10 February, 2011

Sensory Valentines

This week we began work on a special Valentine's Day project.  The thought process I went through when conceiving this idea went something like this:


I want this project to be interesting sensorily involving touch and smell.  I also want the end product to be interesting and something a parent can keep.  I wonder if the children could needle felt?  The wool feels so soft and smells wonderful, and a felt heart would be something that would last well.

I must be crazy!  The needles for needle felting are way too sharp.  Maybe we could wet felt?

An experiment was certainly in order.

My students know only too well, I am always up for an experiment.  So before any of us knew it, we were off and running.  We filled up one of our dish washing buckets with warm soapy water and added two drops of lavender oil.  I knew this might make it a little difficult for the fibers to stick together, but I thought the smell of the lavender along with the feel of the warm water and the wet wool would make it worth the risk.

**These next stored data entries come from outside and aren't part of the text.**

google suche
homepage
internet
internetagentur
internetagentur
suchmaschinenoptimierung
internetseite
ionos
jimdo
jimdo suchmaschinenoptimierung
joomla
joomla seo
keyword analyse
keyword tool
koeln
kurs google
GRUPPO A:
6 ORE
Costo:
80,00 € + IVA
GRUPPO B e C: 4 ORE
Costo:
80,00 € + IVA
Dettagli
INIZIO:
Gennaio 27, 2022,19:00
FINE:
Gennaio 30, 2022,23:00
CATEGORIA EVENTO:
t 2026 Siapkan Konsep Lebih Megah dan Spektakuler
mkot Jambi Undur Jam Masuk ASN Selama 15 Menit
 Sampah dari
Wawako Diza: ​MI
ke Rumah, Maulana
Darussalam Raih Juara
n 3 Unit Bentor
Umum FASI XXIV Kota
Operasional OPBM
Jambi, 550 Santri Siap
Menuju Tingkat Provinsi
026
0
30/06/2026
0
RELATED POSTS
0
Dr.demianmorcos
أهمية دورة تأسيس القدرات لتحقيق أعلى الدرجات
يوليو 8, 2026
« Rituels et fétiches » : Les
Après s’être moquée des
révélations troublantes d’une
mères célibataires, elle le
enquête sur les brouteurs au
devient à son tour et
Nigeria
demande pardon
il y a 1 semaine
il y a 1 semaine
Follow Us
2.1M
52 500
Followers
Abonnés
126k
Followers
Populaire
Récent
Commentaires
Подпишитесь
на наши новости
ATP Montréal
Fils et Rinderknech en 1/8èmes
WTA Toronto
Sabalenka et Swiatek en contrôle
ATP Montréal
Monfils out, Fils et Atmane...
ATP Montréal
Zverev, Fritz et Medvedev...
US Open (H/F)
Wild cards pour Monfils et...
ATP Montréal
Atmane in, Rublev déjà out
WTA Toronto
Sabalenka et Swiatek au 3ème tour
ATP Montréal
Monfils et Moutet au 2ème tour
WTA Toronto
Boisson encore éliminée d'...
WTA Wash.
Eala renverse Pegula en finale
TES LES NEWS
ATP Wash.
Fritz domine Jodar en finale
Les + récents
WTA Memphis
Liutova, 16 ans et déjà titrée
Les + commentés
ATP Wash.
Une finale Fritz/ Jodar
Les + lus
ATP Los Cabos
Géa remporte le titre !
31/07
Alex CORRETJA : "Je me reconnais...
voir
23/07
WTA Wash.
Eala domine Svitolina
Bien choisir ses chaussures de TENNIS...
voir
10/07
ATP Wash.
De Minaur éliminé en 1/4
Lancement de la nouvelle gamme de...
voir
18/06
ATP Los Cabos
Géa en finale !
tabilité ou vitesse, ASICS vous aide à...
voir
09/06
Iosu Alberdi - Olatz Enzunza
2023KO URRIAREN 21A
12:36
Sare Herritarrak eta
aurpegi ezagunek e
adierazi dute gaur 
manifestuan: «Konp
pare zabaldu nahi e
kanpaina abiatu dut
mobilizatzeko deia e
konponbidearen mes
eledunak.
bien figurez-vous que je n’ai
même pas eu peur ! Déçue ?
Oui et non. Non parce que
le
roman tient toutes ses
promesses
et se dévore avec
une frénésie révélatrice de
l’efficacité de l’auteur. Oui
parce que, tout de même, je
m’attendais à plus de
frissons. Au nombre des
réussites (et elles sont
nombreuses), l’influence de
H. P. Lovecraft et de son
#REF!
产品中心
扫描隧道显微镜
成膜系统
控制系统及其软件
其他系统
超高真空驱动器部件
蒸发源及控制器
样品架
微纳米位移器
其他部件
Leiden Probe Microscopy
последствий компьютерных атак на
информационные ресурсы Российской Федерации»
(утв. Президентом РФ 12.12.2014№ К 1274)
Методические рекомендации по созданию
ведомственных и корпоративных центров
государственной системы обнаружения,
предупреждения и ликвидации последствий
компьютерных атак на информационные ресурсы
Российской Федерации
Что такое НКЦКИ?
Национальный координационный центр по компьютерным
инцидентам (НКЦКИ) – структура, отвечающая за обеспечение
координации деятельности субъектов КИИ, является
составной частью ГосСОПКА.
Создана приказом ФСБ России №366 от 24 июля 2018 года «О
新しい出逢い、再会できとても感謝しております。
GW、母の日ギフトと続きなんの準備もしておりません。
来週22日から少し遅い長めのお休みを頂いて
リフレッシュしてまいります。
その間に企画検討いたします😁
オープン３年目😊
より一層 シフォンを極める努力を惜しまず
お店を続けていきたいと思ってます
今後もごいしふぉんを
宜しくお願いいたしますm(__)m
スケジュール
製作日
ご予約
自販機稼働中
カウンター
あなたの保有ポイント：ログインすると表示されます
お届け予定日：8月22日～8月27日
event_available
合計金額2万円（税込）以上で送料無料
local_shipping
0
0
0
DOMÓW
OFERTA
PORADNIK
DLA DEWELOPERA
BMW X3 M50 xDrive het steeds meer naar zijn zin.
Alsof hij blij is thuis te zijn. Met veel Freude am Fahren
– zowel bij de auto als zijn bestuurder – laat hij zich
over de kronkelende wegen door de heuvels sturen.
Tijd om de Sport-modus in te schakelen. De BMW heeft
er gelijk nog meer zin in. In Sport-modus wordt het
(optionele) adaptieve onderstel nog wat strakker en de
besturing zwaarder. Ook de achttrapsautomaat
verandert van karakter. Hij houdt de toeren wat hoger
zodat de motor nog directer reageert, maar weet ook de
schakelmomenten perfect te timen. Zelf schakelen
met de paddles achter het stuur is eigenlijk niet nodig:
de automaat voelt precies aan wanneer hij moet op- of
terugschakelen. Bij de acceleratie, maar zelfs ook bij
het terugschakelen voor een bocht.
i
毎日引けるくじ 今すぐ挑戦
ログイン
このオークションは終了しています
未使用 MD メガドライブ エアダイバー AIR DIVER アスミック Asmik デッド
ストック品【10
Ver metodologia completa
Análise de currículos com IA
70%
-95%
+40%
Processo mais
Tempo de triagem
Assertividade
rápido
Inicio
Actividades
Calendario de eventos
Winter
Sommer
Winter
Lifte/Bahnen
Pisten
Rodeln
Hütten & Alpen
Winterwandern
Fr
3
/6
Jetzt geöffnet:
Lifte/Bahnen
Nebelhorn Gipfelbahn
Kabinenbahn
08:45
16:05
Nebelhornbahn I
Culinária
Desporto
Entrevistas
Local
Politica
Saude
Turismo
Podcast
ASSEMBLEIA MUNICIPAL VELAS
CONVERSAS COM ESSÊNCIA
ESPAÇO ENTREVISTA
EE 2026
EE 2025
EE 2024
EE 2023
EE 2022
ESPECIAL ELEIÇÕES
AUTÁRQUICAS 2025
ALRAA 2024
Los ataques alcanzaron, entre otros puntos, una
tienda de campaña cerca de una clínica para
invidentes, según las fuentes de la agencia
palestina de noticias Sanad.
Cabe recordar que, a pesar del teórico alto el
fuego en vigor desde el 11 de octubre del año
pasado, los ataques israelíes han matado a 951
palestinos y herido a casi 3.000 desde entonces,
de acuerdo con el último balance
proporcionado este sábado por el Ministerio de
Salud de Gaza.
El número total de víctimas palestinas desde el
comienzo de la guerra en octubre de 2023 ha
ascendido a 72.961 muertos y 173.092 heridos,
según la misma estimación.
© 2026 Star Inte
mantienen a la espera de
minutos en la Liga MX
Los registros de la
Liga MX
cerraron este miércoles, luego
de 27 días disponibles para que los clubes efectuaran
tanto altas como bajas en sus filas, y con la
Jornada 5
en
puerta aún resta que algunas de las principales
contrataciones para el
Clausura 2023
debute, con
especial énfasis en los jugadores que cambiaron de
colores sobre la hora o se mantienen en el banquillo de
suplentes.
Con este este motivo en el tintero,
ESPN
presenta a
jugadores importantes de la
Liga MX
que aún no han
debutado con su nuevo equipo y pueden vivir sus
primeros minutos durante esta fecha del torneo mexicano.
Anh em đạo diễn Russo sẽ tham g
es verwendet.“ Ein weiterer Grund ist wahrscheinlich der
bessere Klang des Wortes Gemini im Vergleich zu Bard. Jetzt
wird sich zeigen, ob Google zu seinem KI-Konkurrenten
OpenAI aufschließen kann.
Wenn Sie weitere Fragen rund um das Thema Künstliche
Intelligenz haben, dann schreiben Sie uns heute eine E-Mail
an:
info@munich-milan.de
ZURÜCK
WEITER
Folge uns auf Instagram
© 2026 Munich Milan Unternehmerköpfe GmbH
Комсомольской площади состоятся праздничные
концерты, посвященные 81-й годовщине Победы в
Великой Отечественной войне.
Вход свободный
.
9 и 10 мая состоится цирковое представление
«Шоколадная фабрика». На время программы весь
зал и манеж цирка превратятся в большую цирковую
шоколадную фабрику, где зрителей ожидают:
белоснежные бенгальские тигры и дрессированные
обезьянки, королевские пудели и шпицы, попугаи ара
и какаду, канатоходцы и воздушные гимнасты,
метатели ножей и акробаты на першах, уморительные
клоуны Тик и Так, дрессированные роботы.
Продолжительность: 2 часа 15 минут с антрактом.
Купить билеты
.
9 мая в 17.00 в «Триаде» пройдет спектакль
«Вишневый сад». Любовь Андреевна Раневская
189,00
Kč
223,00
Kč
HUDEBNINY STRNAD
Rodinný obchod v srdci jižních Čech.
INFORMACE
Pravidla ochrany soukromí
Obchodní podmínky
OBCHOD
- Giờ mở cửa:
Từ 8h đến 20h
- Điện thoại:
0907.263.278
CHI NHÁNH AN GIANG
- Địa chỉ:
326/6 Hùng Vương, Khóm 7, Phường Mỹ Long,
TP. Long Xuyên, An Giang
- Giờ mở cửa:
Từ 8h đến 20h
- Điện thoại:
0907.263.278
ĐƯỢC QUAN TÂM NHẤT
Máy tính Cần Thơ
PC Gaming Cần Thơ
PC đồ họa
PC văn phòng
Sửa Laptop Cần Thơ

Th experience of wet felting didn't yield such a fantastic result in terms of the wool fibers sticking together, but it was a lovely sensory experience for all the reasons I listed above.  I brought the four little valentines we managed to make, home and used an old needle felting tool I had purchased last year, to stick the fibers together better.  That got me thinking again.

 Maybe the children could needle felt if they used this tool.  It does have 5 needles and a plastic guard.  If I sat with each child . . .

So the next day . . .
The children came over to the table, one at a time, and selected their roving.  They pulled large or small pieces from the skeins and then laid the pieces on top of a felting mat in whatever design they wished.  I instructed the children to put one hand on the table (not on the felting mat) and hold the needle felting tool with the other hand.  I held the tool with each child and together we "punched, punched, punched" the wool until the fibers were intertwined.  Here is a picture of my daughter giving it a try.  She is a little bit older than some of my students, so I let her try alone for a bit.  

Punch, punch, punching . . .

The fibers are intertwined here.  See her heart design?


After the soft and fuzzy valentines were completed, each child added a drop of essential oil.  Most children chose lavender.  Our whole classroom smelled heavenly.   The experience of needle felting wasn't quite the same as wet felting, but the roving was very soft, and the children noticed the smell of the wool as well as the smell of the lavender oil.  

We wrapped up each of the valentines in some tissue paper for the children to bring home to their parents.  

Here are a few of the children's "sensory valentines."

This one has a "M" for my student's name.  Cute!

I hope you have a very happy, soft, and aromatic Valentine's Day!


  1. I have a blog award for you over at my blog:


    Your blog is such a treat to visit! You are always doing the coolest things!


  2. Very cool idea for multi-sensory Valentines. Such a sweet project too.